Transcribed page contents:
────────────────────────────────────────

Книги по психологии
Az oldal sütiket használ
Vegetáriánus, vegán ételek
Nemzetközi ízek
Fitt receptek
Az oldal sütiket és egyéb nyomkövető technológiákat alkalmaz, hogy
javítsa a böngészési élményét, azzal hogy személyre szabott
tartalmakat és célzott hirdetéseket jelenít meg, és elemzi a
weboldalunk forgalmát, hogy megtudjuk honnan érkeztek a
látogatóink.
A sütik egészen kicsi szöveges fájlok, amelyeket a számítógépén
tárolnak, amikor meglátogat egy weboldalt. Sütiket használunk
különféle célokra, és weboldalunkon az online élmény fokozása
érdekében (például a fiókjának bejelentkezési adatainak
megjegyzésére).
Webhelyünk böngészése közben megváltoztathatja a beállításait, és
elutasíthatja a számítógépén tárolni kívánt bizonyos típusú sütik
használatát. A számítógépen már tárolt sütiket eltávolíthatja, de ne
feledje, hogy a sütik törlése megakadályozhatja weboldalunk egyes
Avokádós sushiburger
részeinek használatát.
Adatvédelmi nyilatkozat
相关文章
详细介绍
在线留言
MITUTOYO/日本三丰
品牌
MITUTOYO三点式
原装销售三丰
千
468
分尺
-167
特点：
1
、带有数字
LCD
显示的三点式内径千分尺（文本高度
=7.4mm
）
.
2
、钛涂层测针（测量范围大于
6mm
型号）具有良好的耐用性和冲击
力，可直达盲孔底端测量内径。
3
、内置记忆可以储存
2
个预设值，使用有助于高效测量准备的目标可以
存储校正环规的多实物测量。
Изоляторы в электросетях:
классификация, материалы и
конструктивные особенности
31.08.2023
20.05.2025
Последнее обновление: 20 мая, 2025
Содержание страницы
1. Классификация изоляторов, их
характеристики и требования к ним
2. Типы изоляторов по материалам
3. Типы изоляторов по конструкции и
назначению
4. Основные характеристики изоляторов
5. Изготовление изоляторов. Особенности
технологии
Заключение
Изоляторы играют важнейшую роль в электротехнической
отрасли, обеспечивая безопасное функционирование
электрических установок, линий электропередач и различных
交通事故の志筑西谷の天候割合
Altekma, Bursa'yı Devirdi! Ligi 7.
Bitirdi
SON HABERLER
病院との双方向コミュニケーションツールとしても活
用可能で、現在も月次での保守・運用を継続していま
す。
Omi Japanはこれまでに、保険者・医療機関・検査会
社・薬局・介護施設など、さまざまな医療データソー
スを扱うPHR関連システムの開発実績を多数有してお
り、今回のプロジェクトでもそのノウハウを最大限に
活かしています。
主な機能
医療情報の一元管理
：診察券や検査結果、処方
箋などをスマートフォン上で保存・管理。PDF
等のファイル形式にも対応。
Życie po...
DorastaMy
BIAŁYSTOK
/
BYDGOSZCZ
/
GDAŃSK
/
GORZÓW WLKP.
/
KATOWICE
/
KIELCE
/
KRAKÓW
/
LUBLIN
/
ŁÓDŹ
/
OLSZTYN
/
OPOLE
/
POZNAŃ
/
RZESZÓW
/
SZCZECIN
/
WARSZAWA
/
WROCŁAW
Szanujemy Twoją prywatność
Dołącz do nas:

────────────────────────────────────────

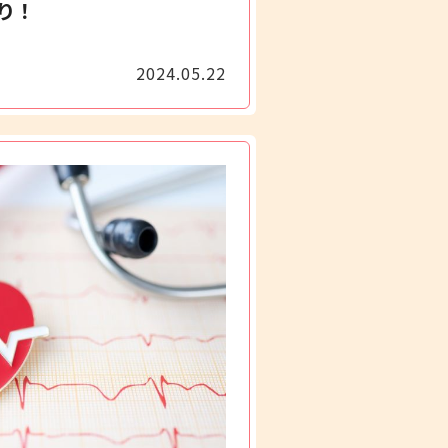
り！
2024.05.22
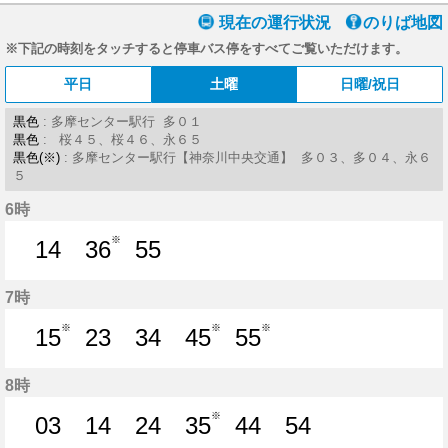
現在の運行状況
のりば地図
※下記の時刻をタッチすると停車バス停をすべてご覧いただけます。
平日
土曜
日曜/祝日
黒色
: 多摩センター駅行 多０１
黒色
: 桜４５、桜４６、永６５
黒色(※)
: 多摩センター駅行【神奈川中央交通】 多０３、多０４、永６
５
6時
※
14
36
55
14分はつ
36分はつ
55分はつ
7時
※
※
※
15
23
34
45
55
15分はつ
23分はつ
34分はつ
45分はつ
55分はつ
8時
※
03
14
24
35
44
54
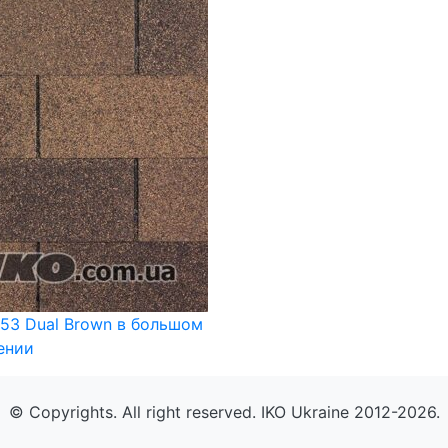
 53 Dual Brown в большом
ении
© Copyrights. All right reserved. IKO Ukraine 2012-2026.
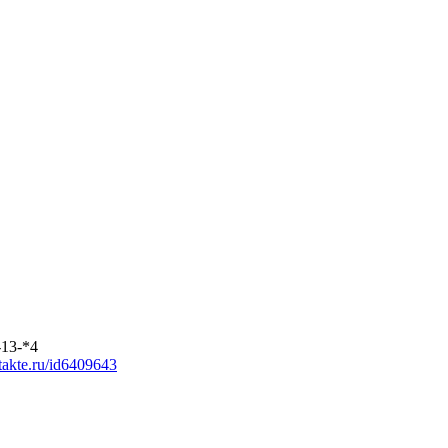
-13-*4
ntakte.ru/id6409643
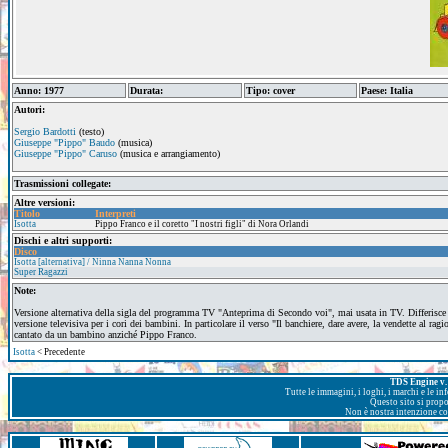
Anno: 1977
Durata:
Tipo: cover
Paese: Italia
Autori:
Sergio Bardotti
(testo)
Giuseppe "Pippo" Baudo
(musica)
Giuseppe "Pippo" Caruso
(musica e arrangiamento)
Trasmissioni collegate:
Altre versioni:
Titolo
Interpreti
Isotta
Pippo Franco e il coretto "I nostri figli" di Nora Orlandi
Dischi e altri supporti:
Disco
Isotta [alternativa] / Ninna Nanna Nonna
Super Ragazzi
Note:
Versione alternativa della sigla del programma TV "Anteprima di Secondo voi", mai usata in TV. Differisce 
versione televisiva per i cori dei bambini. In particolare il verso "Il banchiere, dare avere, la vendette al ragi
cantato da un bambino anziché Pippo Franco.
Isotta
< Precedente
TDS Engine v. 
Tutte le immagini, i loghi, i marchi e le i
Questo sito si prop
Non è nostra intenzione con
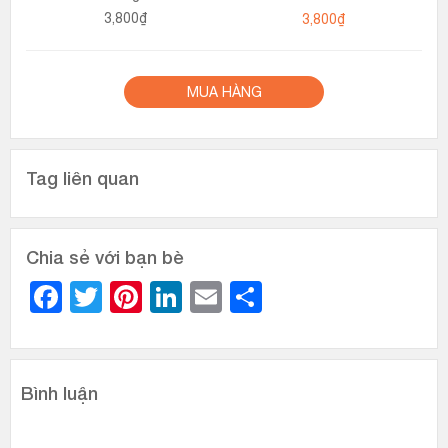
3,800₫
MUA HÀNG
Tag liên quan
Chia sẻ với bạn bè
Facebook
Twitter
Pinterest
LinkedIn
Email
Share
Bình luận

────────────────────────────────────────

What the task asks: In the entries above, find each line with the word "изоляторов" and show it.

Written response:
1. Классификация изоляторов, их
2. Типы изоляторов по материалам
3. Типы изоляторов по конструкции и
4. Основные характеристики изоляторов
5. Изготовление изоляторов. Особенности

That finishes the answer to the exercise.